If you live in Japan, you’ve almost certainly run into 0570 numbers before. They’re typically used on customer support pages for banks, airlines, utility companies, etc. As Paul discovered, they’re also sometimes used on posters advertising services for people in need.
What’s the story behind these pricey 0570 numbers? Why are they so widespread, and why were they adopted in the first place? Most importantly, if you need to call one, how can you avoid racking up a huge phone bill?
History: From FreeDial to NaviDial
The service behind these 0570 numbers is called NaviDial. To understand it better, we first need to understand its older sibling, FreeDial.
Toll-free calls in the 1980s
For many decades, Japan’s telephone infrastructure was run by a state-owned monopoly called Nippon Telegraph and Telephone Public Corporation. In 1985, it was privatized and became the NTT that we know today. Later that year, NTT launched FreeDial, their service that uses the 0120 prefix.
With a normal phone call, you simply dial a number and get routed to a fixed physical terminal—nothing more, nothing less. When you call a 0120 number, it accesses NTT’s Intelligent Network, which intercepts and routes the call before connecting you. The routing is based on factors like your area code, the time of day, or how busy the lines are.
FreeDial was a hit, and for good reason. The technology behind it was genuinely impressive for 1985, and it gives businesses several practical benefits like a single national number, geographic routing, load balancing, and queue management.
This was a big deal for large companies with offices scattered around the country.
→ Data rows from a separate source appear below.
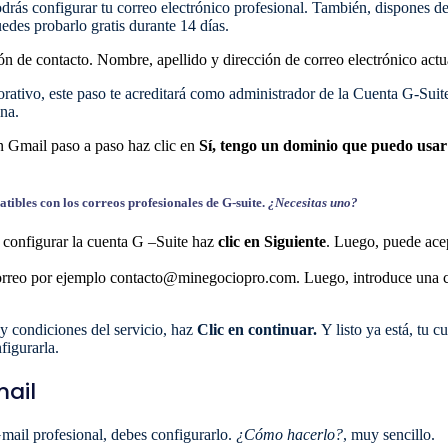
drás configurar tu correo electrónico profesional. También, dispones d
edes probarlo gratis durante 14 días.
ón de contacto. Nombre, apellido y dirección de correo electrónico actu
rativo, este paso te acreditará como administrador de la Cuenta G-Suite.
ona.
n Gmail paso a paso haz clic en
Sí, tengo un dominio que puedo usa
ibles con los correos profesionales de G-suite.
¿Necesitas uno?
 configurar la cuenta G –Suite haz
clic en Siguiente
. Luego, puede acep
correo por ejemplo contacto@minegociopro.com. Luego, introduce una co
 y condiciones del servicio, haz
Clic en continuar.
Y listo ya está, tu 
figurarla.
mail
mail profesional, debes configurarlo.
¿Cómo hacerlo?
, muy sencillo.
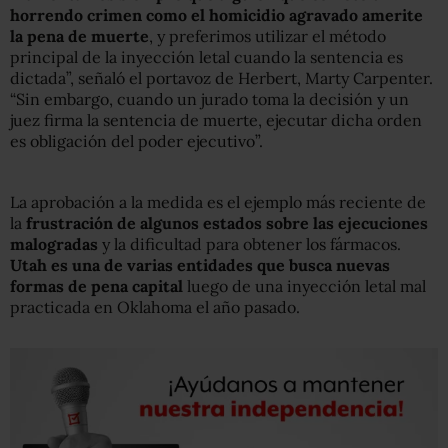
horrendo crimen como el homicidio agravado amerite
la pena de muerte
, y preferimos utilizar el método
principal de la inyección letal cuando la sentencia es
dictada”, señaló el portavoz de Herbert, Marty Carpenter.
“Sin embargo, cuando un jurado toma la decisión y un
juez firma la sentencia de muerte, ejecutar dicha orden
es obligación del poder ejecutivo”.
La aprobación a la medida es el ejemplo más reciente de
la
frustración de algunos estados sobre las ejecuciones
malogradas
y la dificultad para obtener los fármacos.
Utah es una de varias entidades que busca nuevas
formas de pena capital
luego de una inyección letal mal
practicada en Oklahoma el año pasado.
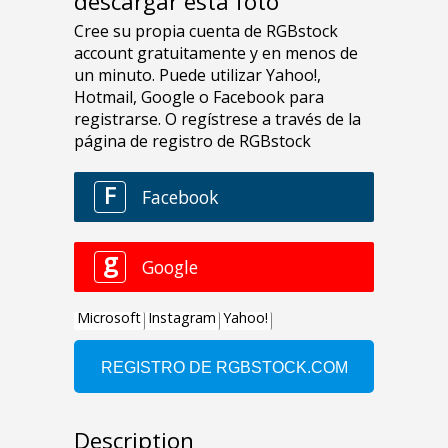
descargar esta foto
Description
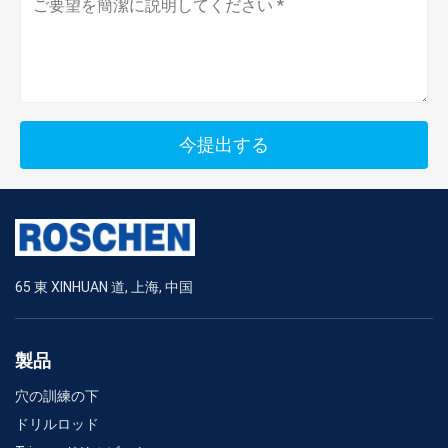
今提出する
65 東 XINHUAN 道, 上海, 中国
製品
穴の訓練の下
ドリルロッド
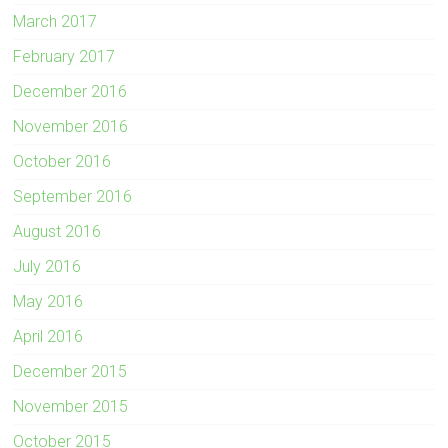
March 2017
February 2017
December 2016
November 2016
October 2016
September 2016
August 2016
July 2016
May 2016
April 2016
December 2015
November 2015
October 2015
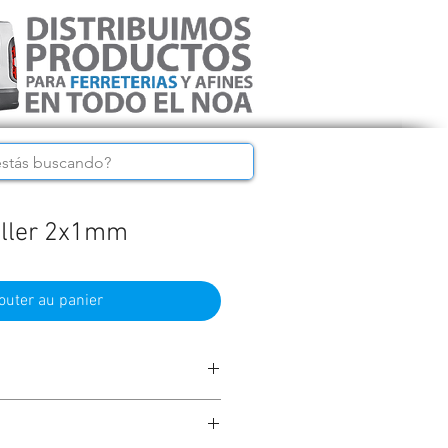
taller 2x1mm
outer au panier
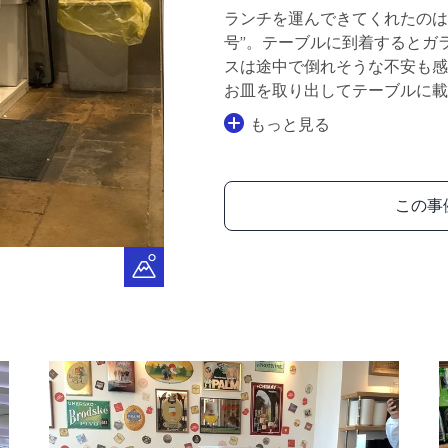
ランチを運んできてくれたのは
号”。テーブルに到着するとガ
スは途中で倒れそうな不安も感
お皿を取り出してテーブルに載
もっと見る
この事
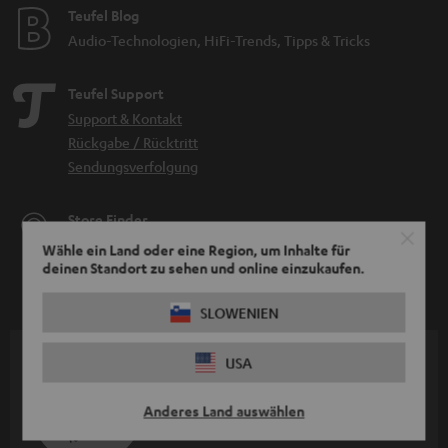
Teufel Blog
Audio-Technologien, HiFi-Trends, Tipps & Tricks
Teufel Support
Support & Kontakt
Rückgabe / Rücktritt
Sendungsverfolgung
Store Finder
Erlebe unsere Produkte hautnah und lass dich persönlich
Wähle ein Land oder eine Region, um Inhalte für
deinen Standort zu sehen und online einzukaufen.
im Store beraten.
SLOWENIEN
USA
BIS ZU
45 €
Anderes Land auswählen
RABATT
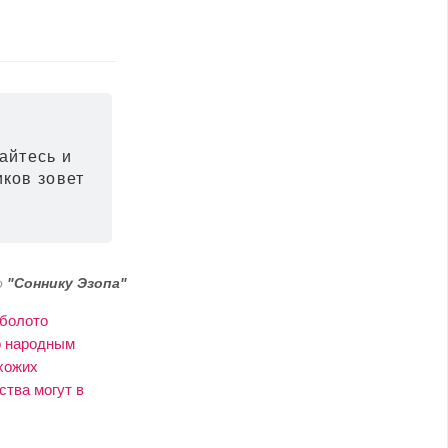
вайтесь и
иков зовет
о
"Соннику Эзопа"
 болото
о народным
хожих
ства могут в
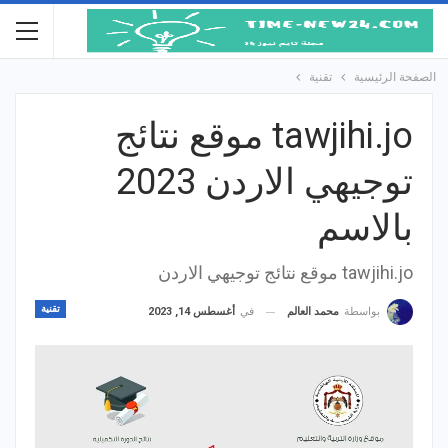
الصفحة الرئيسية
تقنية
tawjihi.jo موقع نتائج
توجيهي الاردن 2023
بالاسم
tawjihi.jo موقع نتائج توجيهي الاردن
تقنية
في
أغسطس 14, 2023
بواسطة
محمد العالم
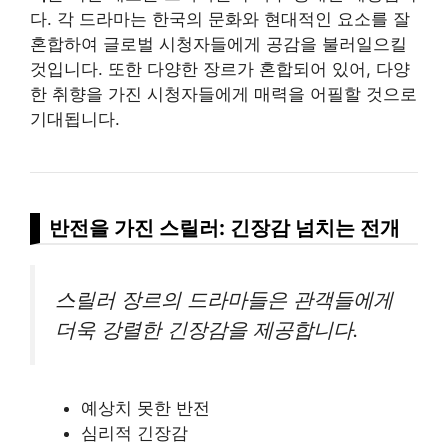
다. 각 드라마는 한국의 문화와 현대적인 요소를 잘
혼합하여 글로벌 시청자들에게
공감
을 불러일으킬
것입니다. 또한 다양한 장르가 혼합되어 있어, 다양
한 취향을 가진 시청자들에게 매력을 어필할 것으로
기대됩니다.
반전을 가진 스릴러: 긴장감 넘치는 전개
스릴러 장르의 드라마들은 관객들에게
더욱 강렬한 긴장감을 제공합니다.
예상치 못한 반전
심리적 긴장감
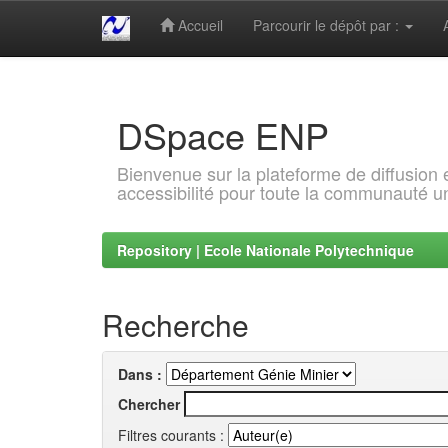
Accueil
Parcourir le dépôt par :
Skip
navigation
DSpace ENP
Bienvenue sur la plateforme de diffusion
accessibilité pour toute la communauté un
Repository | Ecole Nationale Polytechnique
Recherche
Dans :
Chercher
Filtres courants :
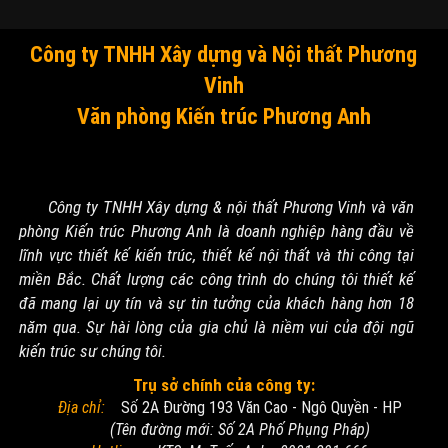
Công ty TNHH Xây dựng và Nội thất Phương
Vinh
Văn phòng Kiến trúc Phương Anh
Công ty TNHH Xây dựng & nội thất Phương Vinh và văn
phòng Kiến trúc Phương Anh là doanh nghiệp hàng đầu về
lĩnh vực thiết kế kiến trúc, thiết kế nội thất và thi công tại
miền Bắc. Chất lượng các công trình do chúng tôi thiết kế
đã mang lại uy tín và sự tin tưởng của khách hàng hơn 18
năm qua. Sự hài lòng của gia chủ là niềm vui của đội ngũ
kiến trúc sư chúng tôi.
Trụ sở chính của công ty:
Địa chỉ:
Số 2A Đường 193 Văn Cao - Ngô Quyền - HP
(Tên đường mới: Số 2A Phố Phụng Pháp)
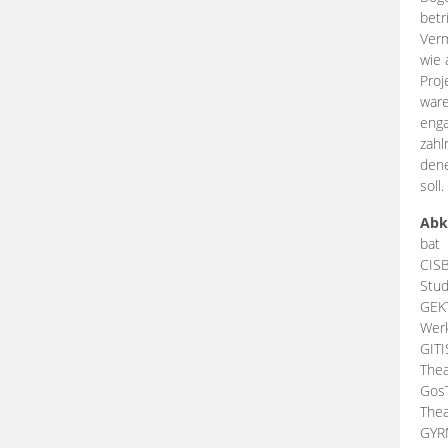
betr
Verm
wie 
Proj
ware
enga
zahl
dene
soll.
Abk
bat
CIS
Stud
GEK
Werk
GIT
Thea
Gos
Thea
GY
Businesses operating during the mid-80s economic bubble had the cash and were more than happy to cover the cost of customer calls. Having a 0120 number came with a bit of prestige too.
Enter NaviDial
The 1990s marked the start of the Lost Decades. Companies no longer had the same financial means, and wanted to cut costs without giving up the technology they had become accustomed to. NaviDial (0570) was the solution where the caller pays for the call.
For companies trying to reduce expenses, it was perfect. They could continue using the same technology as before, and keep the NTT branding. NaviDial also had the added benefit of reducing the total number of incoming calls by discouraging complaints and spam.
The problem for consumers
The “caller pays for the call” rule has negative consequences. You are paying for the entire duration of the session, including the time you are on hold. While landline rates are reasonable, mobile rates are 11 yen per 20 seconds—over ten times more. If you wait 20 minutes for an operator, that’s 660 yen before you’ve even spoken to a human.
Furthermore, mobile plans with unlimited calling do not cover NaviDial calls. NTT sets the rates, and mobile carriers can’t include it in their plans. This creates a paywall even for essential public services like suicide prevention hotlines or gas leak reporting.
Why is NaviDial still around?
Despite modern alternatives like Twilio or open-source solutions like Asterisk, Japanese companies haven't switched due to inertia and a conservative enterprise culture. Systems built over decades are hard to replace, and large enterprises prefer the accountability and support provided by a massive vendor like NTT.